What follows is a set of records. Retype them exactly, leaving out the pictures.

(Saved entries)
# # # # # # #

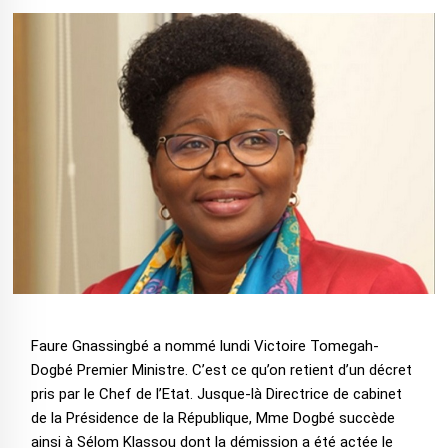
Faure Gnassingbé a nommé lundi Victoire Tomegah-
Dogbé Premier Ministre. C’est ce qu’on retient d’un décret
pris par le Chef de l’Etat. Jusque-là Directrice de cabinet
de la Présidence de la République, Mme Dogbé succède
ainsi à Sélom Klassou dont la démission a été actée le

# # # # # # #

• **Response to the exercise**
Faure Gnassingbé a nommé lundi Victoire Tomegah-
Dogbé Premier Ministre. C’est ce qu’on retient d’un décret
pris par le Chef de l’Etat. Jusque-là Directrice de cabinet
de la Présidence de la République, Mme Dogbé succède
ainsi à Sélom Klassou dont la démission a été actée le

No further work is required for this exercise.